In both cases you have to do some tricks, either build and run additional images, or remote exec calls. The first solution may be impossible if the software we want to check doesn’t provide network access, while the second may not work if the software image doesn’t include a shell and/or commands that could be executed.

Given that Kubernetes has this functionality already in place, it should be rather easy to implement.

Well, maybe you’d like to consider Prometheus: it gets metrics automagically from (well designed) applications and can be configured to alert you or it can be combined with Grafana to get nice dashboards.

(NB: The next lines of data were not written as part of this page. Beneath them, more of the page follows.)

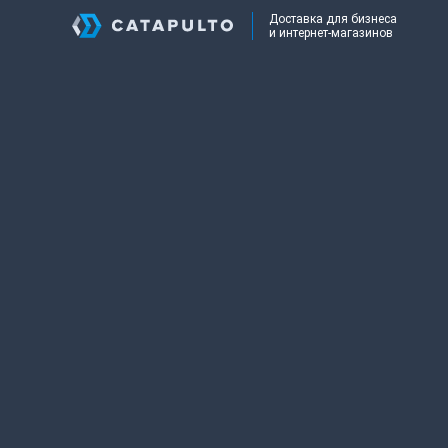
Доставка для бизнеса
и интернет-магазинов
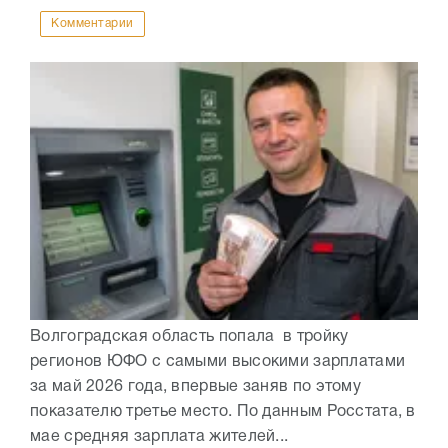
Комментарии
Волгоградская область попала в тройку
регионов ЮФО с самыми высокими зарплатами
за май 2026 года, впервые заняв по этому
показателю третье место. По данным Росстата, в
мае средняя зарплата жителей...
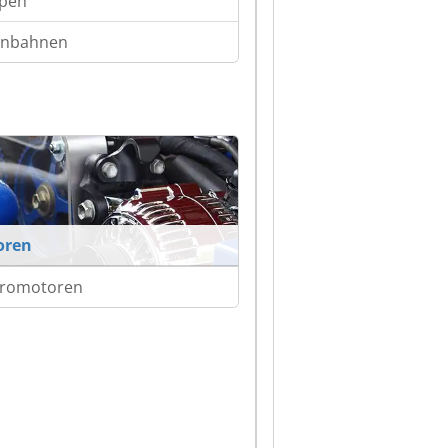
pen
enbahnen
oren
tromotoren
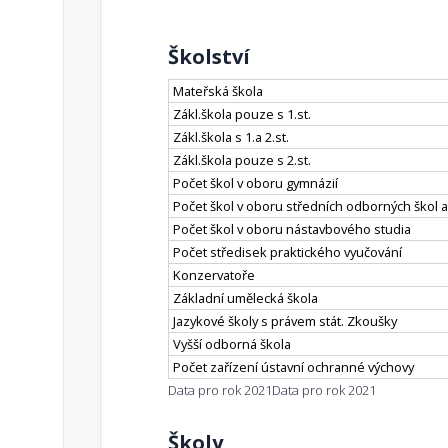
Školství
Mateřská škola
Zákl.škola pouze s 1.st.
Zákl.škola s 1.a 2.st.
Zákl.škola pouze s 2.st.
Počet škol v oboru gymnázií
Počet škol v oboru středních odborných škol a
Počet škol v oboru nástavbového studia
Počet středisek praktického vyučování
Konzervatoře
Základní umělecká škola
Jazykové školy s právem stát. Zkoušky
Vyšší odborná škola
Počet zařízení ústavní ochranné výchovy
Data pro rok 2021
Data pro rok 2021
Školy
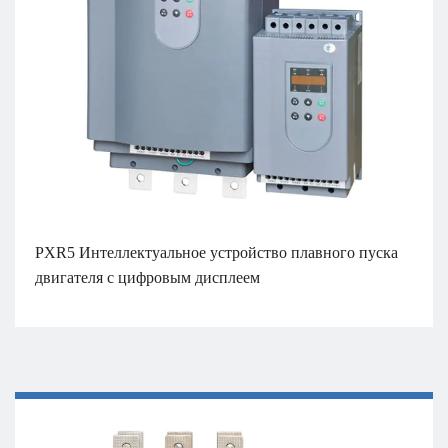
PXR5 Интеллектуальное устройство плавного пуска
двигателя с цифровым дисплеем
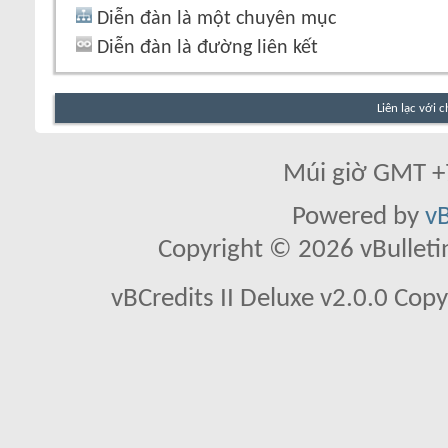
Diễn đàn là một chuyên mục
Diễn đàn là đường liên kết
Liên lạc với 
Múi giờ GMT +7
Powered by
vB
Copyright © 2026 vBulletin 
vBCredits II Deluxe v2.0.0 Co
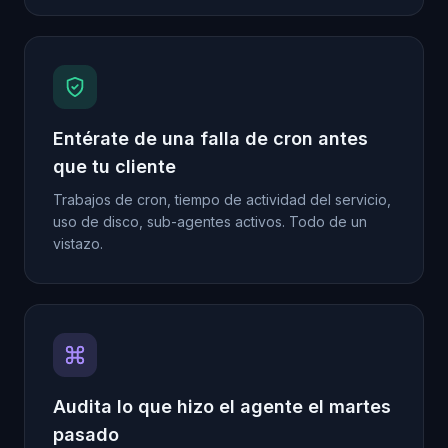
Entérate de una falla de cron antes
que tu cliente
Trabajos de cron, tiempo de actividad del servicio,
uso de disco, sub-agentes activos. Todo de un
vistazo.
Audita lo que hizo el agente el martes
pasado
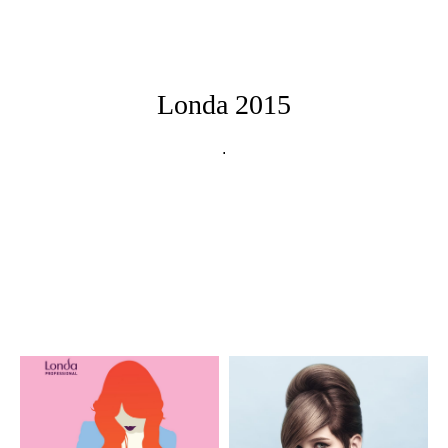
Londa 2015
.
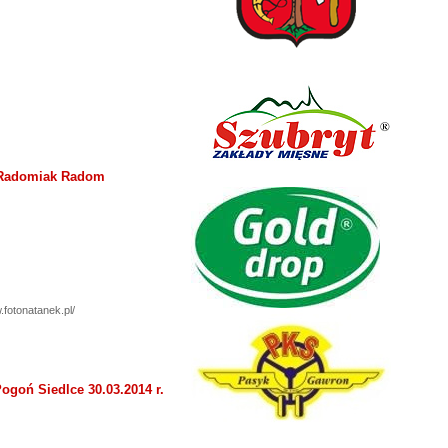
 Radomiak Radom
.fotonatanek.pl/
goń Siedlce 30.03.2014 r.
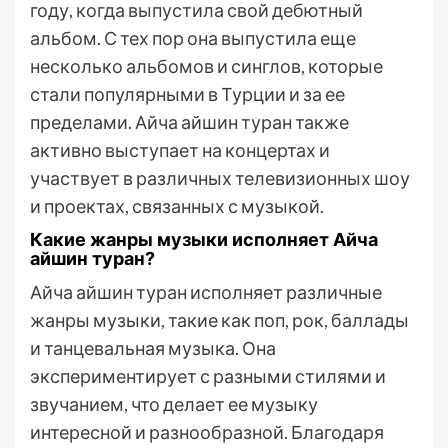
году, когда выпустила свой дебютный
альбом. С тех пор она выпустила еще
несколько альбомов и синглов, которые
стали популярными в Турции и за ее
пределами. Айча айшин туран также
активно выступает на концертах и
участвует в различных телевизионных шоу
и проектах, связанных с музыкой.
Какие жанры музыки исполняет Айча
айшин туран?
Айча айшин туран исполняет различные
жанры музыки, такие как поп, рок, баллады
и танцевальная музыка. Она
экспериментирует с разными стилями и
звучанием, что делает ее музыку
интересной и разнообразной. Благодаря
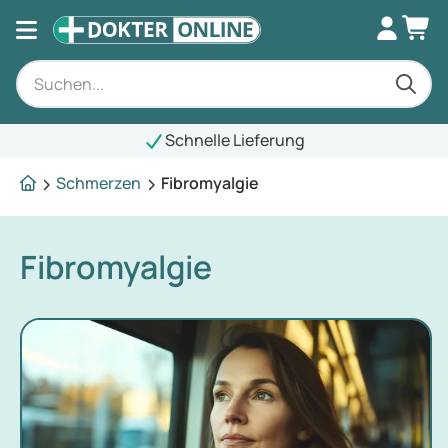
Schnelle Lieferung
Schmerzen
Fibromyalgie
Fibromyalgie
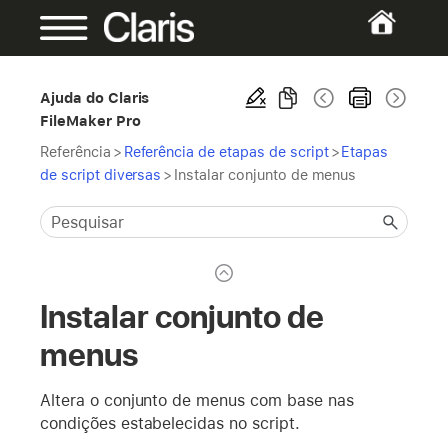
Ajuda do Claris
FileMaker Pro
Referência
>
Referência de etapas de script
>
Etapas
de script diversas
>
Instalar conjunto de menus
Instalar conjunto de
menus
Altera o conjunto de menus com base nas
condições estabelecidas no script.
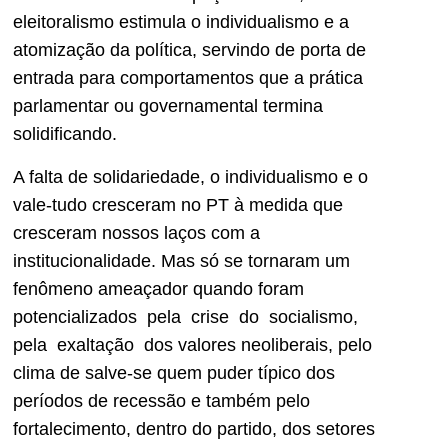
eleitoralismo estimula o individualismo e a
atomização da política, servindo de porta de
entrada para comportamentos que a prática
parlamentar ou governamental termina
solidificando.
A falta de solidariedade, o individualismo e o
vale-tudo cresceram no PT à medida que
cresceram nossos laços com a
institucionalidade. Mas só se tornaram um
fenômeno ameaçador quando foram
potencializados pela crise do socialismo,
pela exaltação dos valores neoliberais, pelo
clima de salve-se quem puder típico dos
períodos de recessão e também pelo
fortalecimento, dentro do partido, dos setores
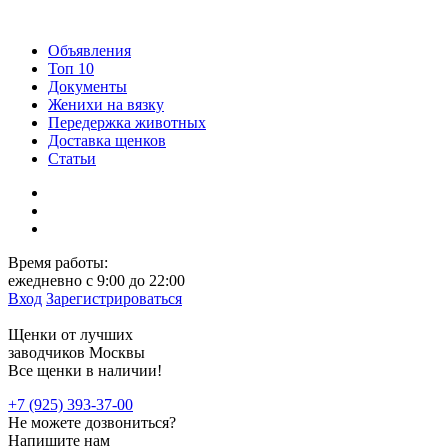
Объявления
Топ 10
Документы
Женихи на вязку
Передержка животных
Доставка щенков
Статьи
Время работы:
ежедневно c 9:00 до 22:00
Вход
Зарегистрироваться
Щенки от лучших
заводчиков Москвы
Все щенки в наличии!
+7 (925) 393-37-00
Не можете дозвониться?
Напишите
нам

The Bitnami Helm Chart allows to automatically enable MongoDB metrics: Enable metrics , so it’s also very easy to setup.

We’ve been running MongoDB on OpenShift (in production environments) for years (~4yrs) and I can only recall having problems once or twice because the pod was not automatically restarted (got stuck and somehow the default --grace-period=30 (seconds) was ignored).

I agree that maybe the kubelet behaviour should be more configurable… But pods are designed to be disposable and restarting them (re-creating them, in fact), is the best, quickest and unattended way to restore the service, even when for databases (that’s what StatefulSets are for, right? :wink: )

Best regards,


I have, in the past, advocated for arbitrary probes as a way to trigger things. The problem is that it gets very complex very quickly, in a place where we REALLY don’t have a lot of budget for wasted complexity (kubelet).

Given that there is a workaround (run a sidecar) that works (even if you don’t like it), I think we can’t justify taking something like this as a goal.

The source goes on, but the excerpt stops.